Women & Money vs Sacred Success: Suze Orman vs Barbara Stanny on Financial Power.
Two books, one decision — which one belongs on your shelf.
What we're comparing
Suze Orman's Women & Money is a practical financial empowerment guide delivering concrete steps for women to take control of retirement savings, insurance, and estate planning. Barbara Stanny's Sacred Success shifts the conversation from financial mechanics to higher-purpose wealth — arguing that underearning is a spiritual and psychological issue as much as a financial one, and that women are called to earn and use money in service of something larger than themselves. Orman solves the financial literacy gap; Stanny addresses the internal resistance that prevents financially literate women from acting on what they know.
Dimension by dimension
Which one belongs on your shelf
“Read Women & Money first if you haven't yet addressed the financial basics — retirement accounts, insurance, estate planning. Orman's to-do list is load-bearing and urgent. Then read Sacred Success if you've handled the mechanics but still feel financially constrained, underpaid, or disconnected from money as a tool for meaning. These two books operate on different levels of the same problem: Orman works on the financial surface; Stanny works on the belief system underneath it. The women who get the most from both are those who implement Orman's plan while doing Stanny's inner work simultaneously.”
Common questions
Is Sacred Success only for women with spiritual or religious beliefs?
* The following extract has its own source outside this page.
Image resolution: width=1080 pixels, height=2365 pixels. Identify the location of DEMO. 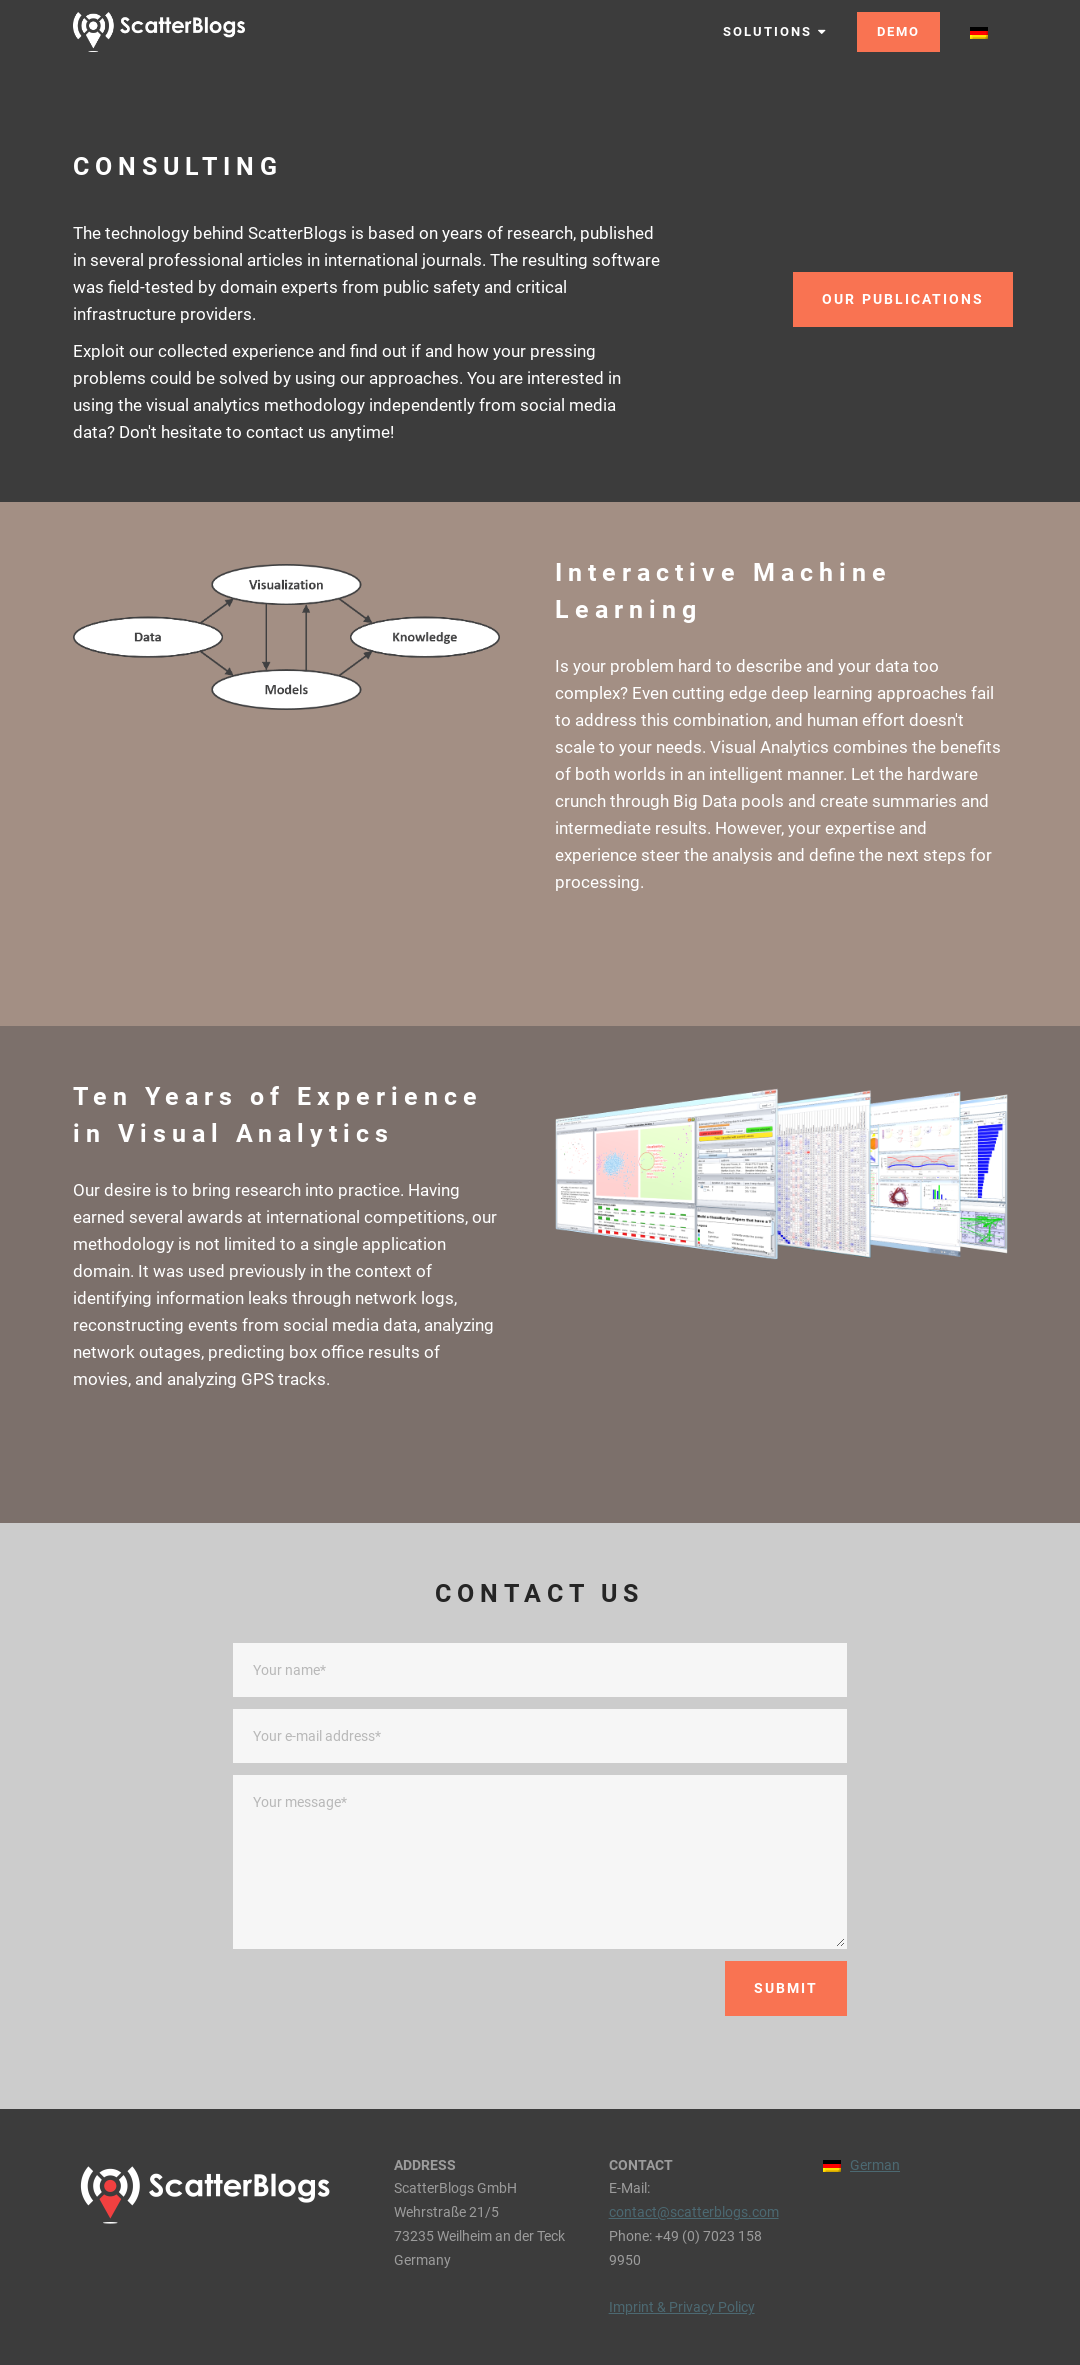
(898, 31).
No. Stanny uses spiritual language but the underlying framework — identifying higher purpose, confronting internal resistance to earning, redefining success — is secular psychology as much as spirituality. Readers without religious frameworks can engage with the book by substituting "purpose" or "calling" for the spiritual framing.
Does Suze Orman's financial advice hold up in 2026?
The principles hold — fund retirement accounts, own adequate insurance, have estate documents. Specific account contribution limits and tax rules change annually; verify current numbers at IRS.gov rather than using any book's figures. The behavioral and structural advice is evergreen.
Can a man benefit from either book?
Women & Money addresses gender-specific financial patterns (longer lifespan, career interruptions, wage gaps) that apply less directly to men, though the mechanics are universal. Sacred Success's underearning framework applies to men who chronically undervalue their work, though Stanny writes explicitly for women.